[What is being asked]: Reproduce the entries in full and exactly. Pictures stay out.

[Records supplied]:
┌────────
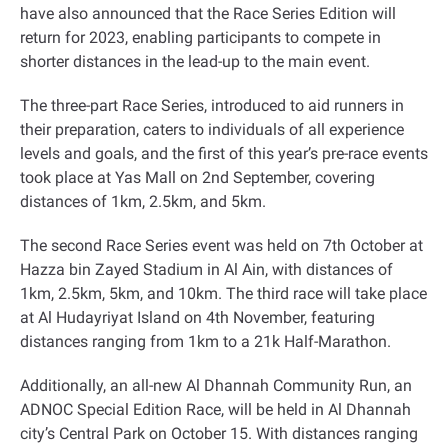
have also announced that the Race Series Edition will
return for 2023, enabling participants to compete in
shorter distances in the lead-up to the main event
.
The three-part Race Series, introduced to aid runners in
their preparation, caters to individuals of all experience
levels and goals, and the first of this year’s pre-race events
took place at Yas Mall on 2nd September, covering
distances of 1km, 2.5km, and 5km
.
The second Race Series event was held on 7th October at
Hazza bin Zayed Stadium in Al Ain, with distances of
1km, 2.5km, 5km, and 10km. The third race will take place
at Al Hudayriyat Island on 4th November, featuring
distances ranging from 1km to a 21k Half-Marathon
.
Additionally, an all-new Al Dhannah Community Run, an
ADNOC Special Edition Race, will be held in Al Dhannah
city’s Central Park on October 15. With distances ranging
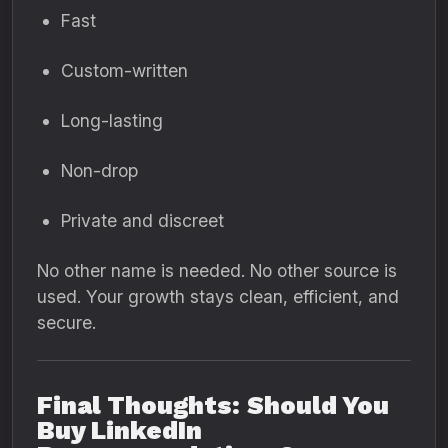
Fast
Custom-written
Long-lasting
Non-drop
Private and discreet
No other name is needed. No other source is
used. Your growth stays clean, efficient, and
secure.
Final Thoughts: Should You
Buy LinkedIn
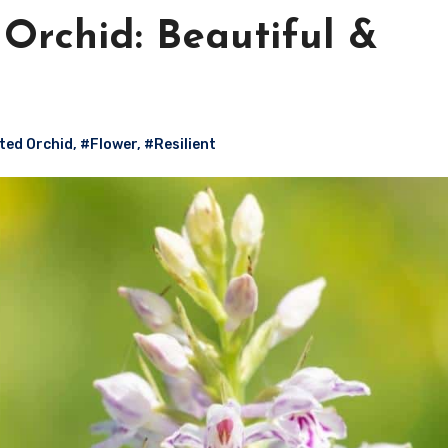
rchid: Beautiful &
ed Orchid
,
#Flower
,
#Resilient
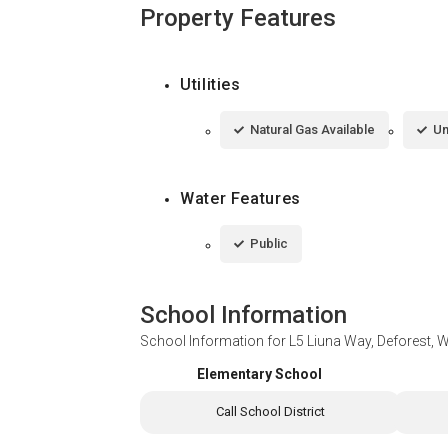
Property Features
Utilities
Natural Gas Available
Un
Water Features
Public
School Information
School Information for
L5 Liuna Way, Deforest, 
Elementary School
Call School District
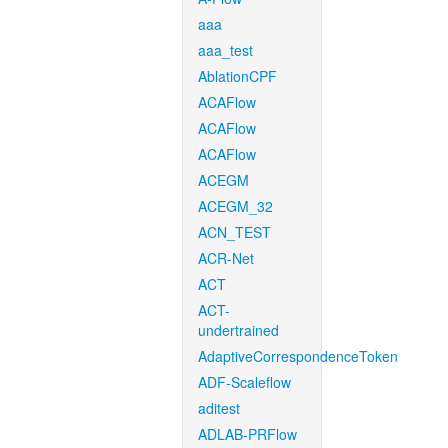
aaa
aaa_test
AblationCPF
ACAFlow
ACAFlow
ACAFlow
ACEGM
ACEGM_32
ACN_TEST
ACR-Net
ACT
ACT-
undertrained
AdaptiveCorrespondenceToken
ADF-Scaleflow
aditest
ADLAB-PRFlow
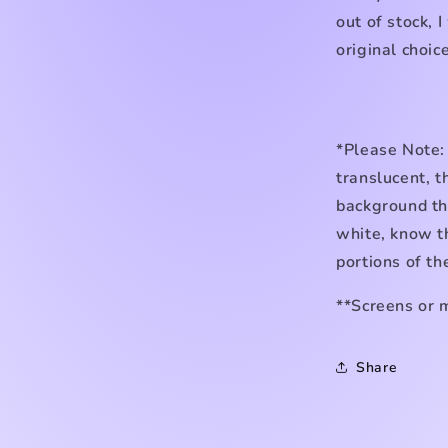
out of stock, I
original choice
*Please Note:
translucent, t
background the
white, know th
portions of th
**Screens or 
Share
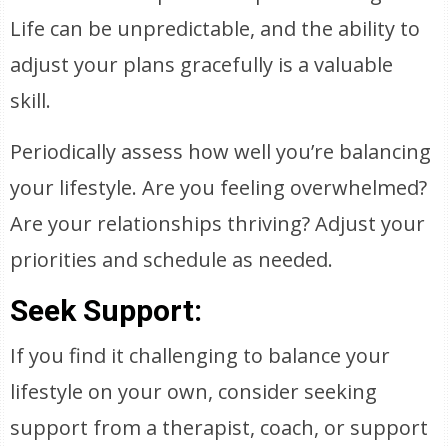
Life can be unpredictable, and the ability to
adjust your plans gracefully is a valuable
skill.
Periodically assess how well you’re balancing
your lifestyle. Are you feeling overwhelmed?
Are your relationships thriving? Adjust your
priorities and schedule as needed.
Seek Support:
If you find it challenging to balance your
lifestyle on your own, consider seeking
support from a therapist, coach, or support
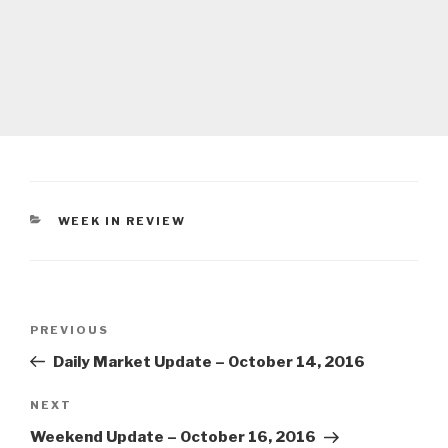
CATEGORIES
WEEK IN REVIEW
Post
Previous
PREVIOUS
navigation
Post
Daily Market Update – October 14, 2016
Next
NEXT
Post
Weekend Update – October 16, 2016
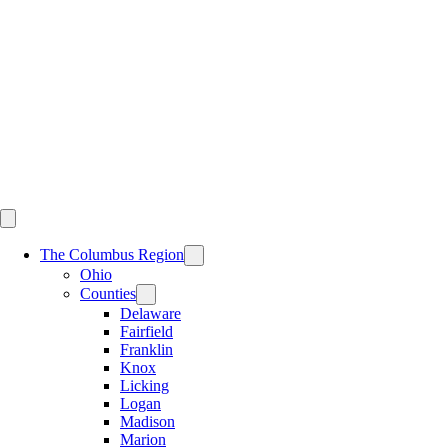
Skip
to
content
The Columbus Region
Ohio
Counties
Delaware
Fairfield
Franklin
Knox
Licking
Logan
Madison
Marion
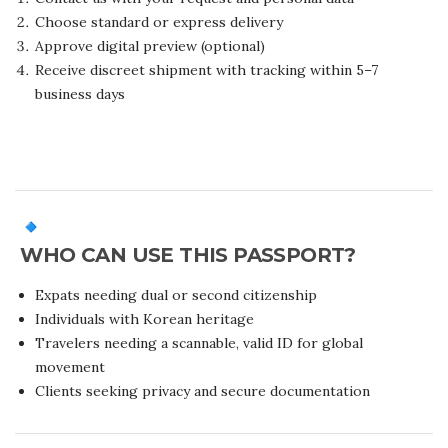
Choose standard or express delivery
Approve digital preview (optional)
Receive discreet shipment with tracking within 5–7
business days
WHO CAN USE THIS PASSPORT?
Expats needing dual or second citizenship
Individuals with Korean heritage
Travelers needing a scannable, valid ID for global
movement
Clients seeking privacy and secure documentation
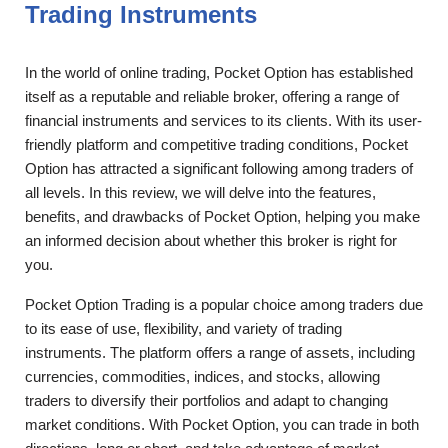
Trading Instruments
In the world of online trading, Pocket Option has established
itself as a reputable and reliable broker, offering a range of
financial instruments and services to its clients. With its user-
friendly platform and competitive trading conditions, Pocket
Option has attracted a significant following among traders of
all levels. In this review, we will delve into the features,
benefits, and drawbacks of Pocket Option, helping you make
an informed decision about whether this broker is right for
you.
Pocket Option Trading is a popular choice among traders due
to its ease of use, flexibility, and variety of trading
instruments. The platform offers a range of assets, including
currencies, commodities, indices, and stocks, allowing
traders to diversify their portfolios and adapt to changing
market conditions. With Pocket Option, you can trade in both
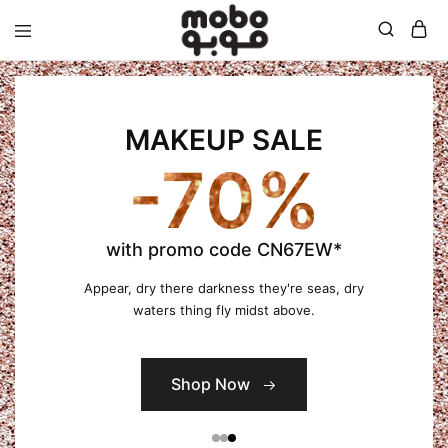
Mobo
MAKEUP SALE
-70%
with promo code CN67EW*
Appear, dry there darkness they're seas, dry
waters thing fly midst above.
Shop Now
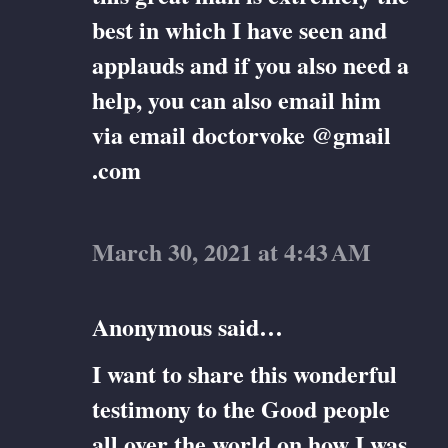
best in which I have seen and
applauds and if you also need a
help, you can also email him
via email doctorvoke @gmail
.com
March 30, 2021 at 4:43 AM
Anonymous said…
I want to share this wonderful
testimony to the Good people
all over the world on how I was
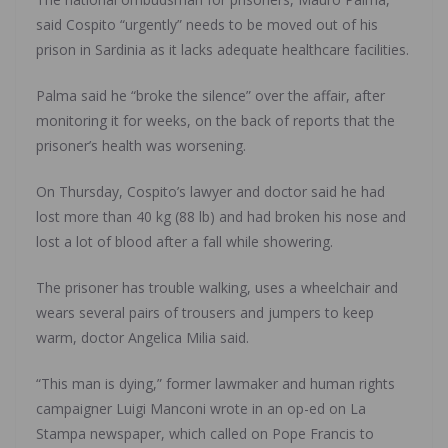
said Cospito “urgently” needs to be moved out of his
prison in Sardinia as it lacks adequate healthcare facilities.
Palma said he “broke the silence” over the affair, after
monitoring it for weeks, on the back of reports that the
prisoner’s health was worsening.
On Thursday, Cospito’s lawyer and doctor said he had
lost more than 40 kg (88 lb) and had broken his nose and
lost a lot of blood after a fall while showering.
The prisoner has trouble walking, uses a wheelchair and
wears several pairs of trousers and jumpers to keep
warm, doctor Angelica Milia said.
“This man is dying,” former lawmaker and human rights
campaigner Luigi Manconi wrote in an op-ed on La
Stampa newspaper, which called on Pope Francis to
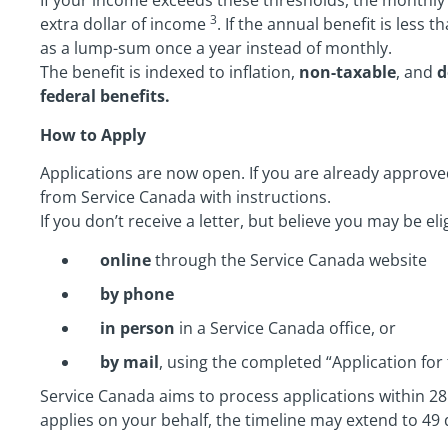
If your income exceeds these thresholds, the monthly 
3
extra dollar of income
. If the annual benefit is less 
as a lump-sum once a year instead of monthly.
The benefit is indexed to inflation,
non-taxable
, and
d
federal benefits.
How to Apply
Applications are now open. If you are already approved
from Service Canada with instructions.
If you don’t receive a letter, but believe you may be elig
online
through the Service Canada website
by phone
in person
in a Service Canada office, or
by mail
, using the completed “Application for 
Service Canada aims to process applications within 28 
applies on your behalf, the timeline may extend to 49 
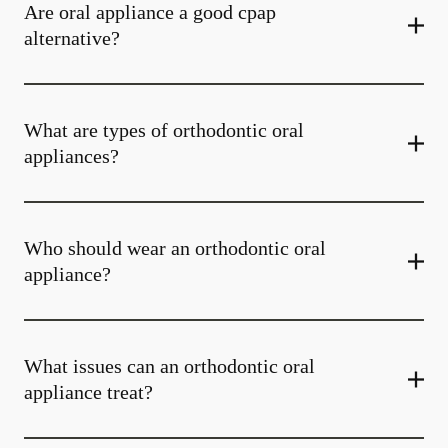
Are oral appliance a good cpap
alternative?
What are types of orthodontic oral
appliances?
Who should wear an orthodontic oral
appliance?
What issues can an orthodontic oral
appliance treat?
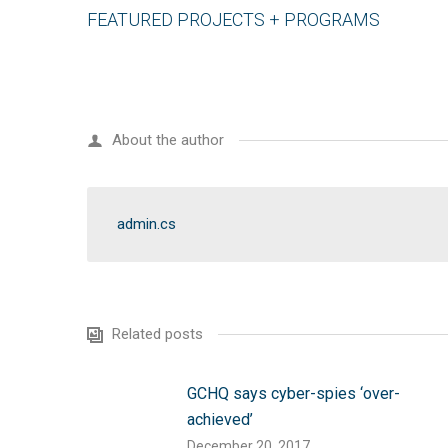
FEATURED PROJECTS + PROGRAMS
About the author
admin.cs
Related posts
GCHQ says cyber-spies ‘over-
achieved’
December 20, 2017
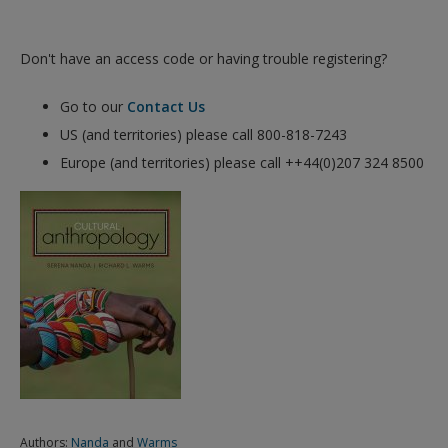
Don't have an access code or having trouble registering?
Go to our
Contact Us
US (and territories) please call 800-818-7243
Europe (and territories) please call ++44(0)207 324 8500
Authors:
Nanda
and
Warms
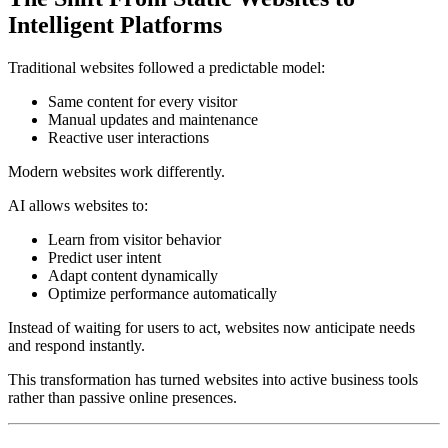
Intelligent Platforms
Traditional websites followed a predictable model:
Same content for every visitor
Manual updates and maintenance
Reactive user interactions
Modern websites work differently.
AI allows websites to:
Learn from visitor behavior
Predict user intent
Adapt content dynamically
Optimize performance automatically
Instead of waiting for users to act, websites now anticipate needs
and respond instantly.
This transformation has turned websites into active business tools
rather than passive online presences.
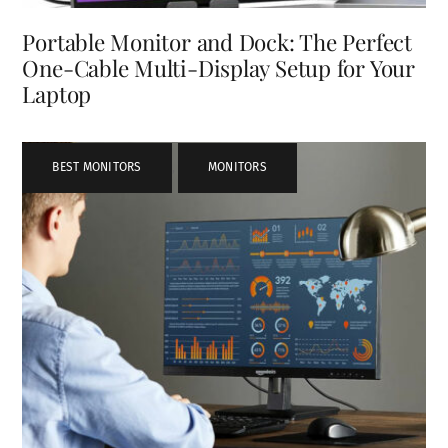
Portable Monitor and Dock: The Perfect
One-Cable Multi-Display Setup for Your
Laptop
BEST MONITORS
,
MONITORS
└────────
[Solution to this problem]:
have also announced that the Race Series Edition will
return for 2023, enabling participants to compete in
shorter distances in the lead-up to the main event
.
The three-part Race Series, introduced to aid runners in
their preparation, caters to individuals of all experience
levels and goals, and the first of this year’s pre-race events
took place at Yas Mall on 2nd September, covering
distances of 1km, 2.5km, and 5km
.
The second Race Series event was held on 7th October at
Hazza bin Zayed Stadium in Al Ain, with distances of
1km, 2.5km, 5km, and 10km. The third race will take place
at Al Hudayriyat Island on 4th November, featuring
distances ranging from 1km to a 21k Half-Marathon
.
Additionally, an all-new Al Dhannah Community Run, an
ADNOC Special Edition Race, will be held in Al Dhannah
city’s Central Park on October 15. With distances ranging
Fast
Custom-written
Long-lasting
Non-drop
Private and discreet
No other name is needed. No other source is
used. Your growth stays clean, efficient, and
secure.
Final Thoughts: Should You
Buy LinkedIn
rchid: Beautiful &
ed Orchid
,
#Flower
,
#Resilient
Property Features
Utilities
Natural Gas Available
Un
Water Features
Public
School Information
School Information for
L5 Liuna Way, Deforest, 
Elementary School
Call School District
aaa
aaa_test
AblationCPF
ACAFlow
ACAFlow
ACAFlow
ACEGM
ACEGM_32
ACN_TEST
ACR-Net
ACT
ACT-
undertrained
AdaptiveCorrespondenceToken
ADF-Scaleflow
aditest
ADLAB-PRFlow
out of stock, I
original choice
*Please Note:
translucent, t
background the
white, know th
portions of th
**Screens or 
Share
Life can be unpredictable, and the ability to
adjust your plans gracefully is a valuable
skill.
Periodically assess how well you’re balancing
your lifestyle. Are you feeling overwhelmed?
Are your relationships thriving? Adjust your
priorities and schedule as needed.
Seek Support:
If you find it challenging to balance your
lifestyle on your own, consider seeking
support from a therapist, coach, or support
CATEGORIES
WEEK IN REVIEW
Post
Previous
PREVIOUS
navigation
Post
Daily Market Update – October 14, 2016
Next
NEXT
Post
Weekend Update – October 16, 2016
Skip
to
content
The Columbus Region
Ohio
Counties
Delaware
Fairfield
Franklin
Knox
Licking
Logan
Madison
Marion
Choose standard or express delivery
Approve digital preview (optional)
Receive discreet shipment with tracking within 5–7
business days
WHO CAN USE THIS PASSPORT?
Expats needing dual or second citizenship
Individuals with Korean heritage
Travelers needing a scannable, valid ID for global
movement
Clients seeking privacy and secure documentation
Trading Instruments
In the world of online trading, Pocket Option has established
itself as a reputable and reliable broker, offering a range of
financial instruments and services to its clients. With its user-
friendly platform and competitive trading conditions, Pocket
Option has attracted a significant following among traders of
all levels. In this review, we will delve into the features,
benefits, and drawbacks of Pocket Option, helping you make
an informed decision about whether this broker is right for
you.
Pocket Option Trading is a popular choice among traders due
to its ease of use, flexibility, and variety of trading
instruments. The platform offers a range of assets, including
currencies, commodities, indices, and stocks, allowing
traders to diversify their portfolios and adapt to changing
market conditions. With Pocket Option, you can trade in both
Mobo
MAKEUP SALE
-70%
with promo code CN67EW*
Appear, dry there darkness they're seas, dry
waters thing fly midst above.
Shop Now
best in which I have seen and
applauds and if you also need a
help, you can also email him
via email doctorvoke @gmail
.com
March 30, 2021 at 4:43 AM
Anonymous said…
I want to share this wonderful
testimony to the Good people
all over the world on how I was
said Cospito “urgently” needs to be moved out of his
prison in Sardinia as it lacks adequate healthcare facilities.
Palma said he “broke the silence” over the affair, after
monitoring it for weeks, on the back of reports that the
prisoner’s health was worsening.
On Thursday, Cospito’s lawyer and doctor said he had
lost more than 40 kg (88 lb) and had broken his nose and
lost a lot of blood after a fall while showering.
The prisoner has trouble walking, uses a wheelchair and
wears several pairs of trousers and jumpers to keep
warm, doctor Angelica Milia said.
“This man is dying,” former lawmaker and human rights
campaigner Luigi Manconi wrote in an op-ed on La
Stampa newspaper, which called on Pope Francis to
If your income exceeds these thresholds, the monthly 
3
extra dollar of income
. If the annual benefit is less 
as a lump-sum once a year instead of monthly.
The benefit is indexed to inflation,
non-taxable
, and
d
federal benefits.
How to Apply
Applications are now open. If you are already approved
from Service Canada with instructions.
If you don’t receive a letter, but believe you may be elig
online
through the Service Canada website
by phone
in person
in a Service Canada office, or
by mail
, using the completed “Application for 
Service Canada aims to process applications within 28 
applies on your behalf, the timeline may extend to 49 
Are oral appliance a good cpap
alternative?
What are types of orthodontic oral
appliances?
Who should wear an orthodontic oral
appliance?
What issues can an orthodontic oral
appliance treat?
FEATURED PROJECTS + PROGRAMS
About the author
admin.cs
Related posts
GCHQ says cyber-spies ‘over-
achieved’
December 20, 2017
Don't have an access code or having trouble registering?
Go to our
Contact Us
US (and territories) please call 800-818-7243
Europe (and territories) please call ++44(0)207 324 8500
Authors:
Nanda
and
Warms
Intelligent Platforms
Traditional websites followed a predictable model:
Same content for every visitor
Manual updates and maintenance
Reactive user interactions
Modern websites work differently.
AI allows websites to:
Learn from visitor behavior
Predict user intent
Adapt content dynamically
Optimize performance automatically
Instead of waiting for users to act, websites now anticipate needs
and respond instantly.
This transformation has turned websites into active business tools
rather than passive online presences.
Portable Monitor and Dock: The Perfect
One-Cable Multi-Display Setup for Your
Laptop
BEST MONITORS
,
MONITORS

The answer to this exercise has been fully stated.